Singleton Rotisserie - Nettrunner Draft Format

This is a draft format I’ve been cooking up that is based on a Magic: The Gathering draft format called Vintage Rotisserie.

#The Basics

  • Number of Players: 8
  • Starting Cards (For Each Player):
    • Corporation:
      • ID - The Shadow: Pulling the Strings
      • 6 Priority Requisitions
    • Runner:
    • ID - The Masque: Cyber General
    • 1 Pipeline
    • 1 Aurora
    • 1 Force of Nature
  • Draft Cards: 1 of every Android Netrunner Card

#The Draft


This format is different from other draft formats because players don’t have multiple packs to open and they don’t pick simultaneously. Instead, this format is played with just one “pack”, if you can call it that. This single pack has one copy every Netrunner card, minus identities, that has ever been released.

To do this draft, each player in the draft will be randomly placed into spots numbered one through eight. The player in spot number one will pick any single Runner card and and any single Corporation card to add to his pool. After the player in spot number picks, the players in spots two to eight will, in order, pick one Runner card and one Corporation card, provided that the cards have not already been picked. Once spot eight has made her Runner and Corporation picks, she makes another Runner and Corporation pick.After this second pick by the player in spot eight, each other player will their second Runner and Corporation pick in reverse order until spot one has done so. Then the process begins again starting with spots one’s 3rd picks until each player has made 40 Runner and 40 Corporation Picks.

In summary the pick order is 1 2 3 4 5 6 7 8 8 7 6 5 4 3 2 1 1 2 … until you hit 40 Picks, at each pick you pick one Runner and one Corporation card and no card can be picked more than once

To run this draft, you could layout all the cards for this draft out on a table (or two) and have the players physically make their picks. This way certain has a wow factor to it, but at the same time it can make it hard to keep track of what cards have been taken already.

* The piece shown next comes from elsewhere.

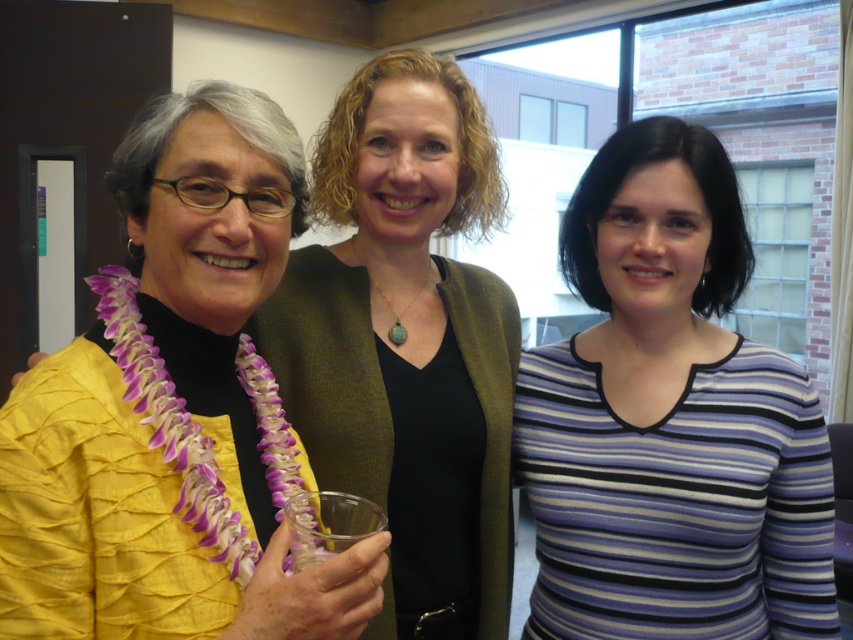 You are a fashion designer observing the image. You need to determine which clothing item has a greater width between the striped cotton shirt at center and the yellow pleated blouse at left. Which one is wider?

The striped cotton shirt at center is wider than the yellow pleated blouse at left according to the description.

You are a fashion designer observing the image. You need to determine which clothing item is smaller in size between the striped cotton shirt at center and the yellow pleated blouse at left. Which one is smaller?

The easier way to go about this to set up a Google-Doc for all the players to enter in their picks and that way players can search the document to see if a pick has already been made.

After the draft is complete you can run this as you would otherwise run a draft with a round-robin, swiss, or elimination brackets.

#The Rotisserie Advantange


The there are four big things I wanted to point out that makes Singleton Rotisserie different than other draft formats in the play. First, it is more interactive, with each player seeing all pick made by all the other players a bit of mind games, signaling, and risk goes into each pick. Second, the strategy is different, going in to the draft you’ll know exactly what card are going to be available and the only question mark is what the other players will pick.Third, this format will push the power level a bit higher than a draft by simple matter including all the cards and leaving so much freedom on the picks. Lastly it does require curating that a cube does cards that don’t quite do it simply aren’t picked.

On the other hand there are two big downsides to this format. One is the increased complexity of having to consider almost every card on each pick, this format isn’t for newer players. And the other big issue is how long it can take, drafting 640 cards two by two can take awhile, that’s 320 picks and if each pick averaged a minute it would take 5 hours. The time problem can be offset by doing it over the internet before the actual tournament but any way you slice it will be a time commitment.

#Closing Thoughts


I think this format can be interesting twist on Netrunner drafting. Let me know you have an thoughts on this variant or if you play it yourself. I’m also interested in putting this together as an OCTGN tournament so let me know if there is any interest there!

2 Likes

I definitely have interest in this and want to try it. The time commitment is certainly a big issue, but I want to see what players gravitate too and what novel strategies you can go for. What have the decks look like that have won this format in the past?

Yes the time isssue is a big one for the format. I’m thinking that 6 people might just be the sweet spot. The draft takes three quarters the time and you only have to use 43% of the card pool down from 58%. Not only that but you can do a full round robin in 5 rounds or 6 if you want a Top 2 finals.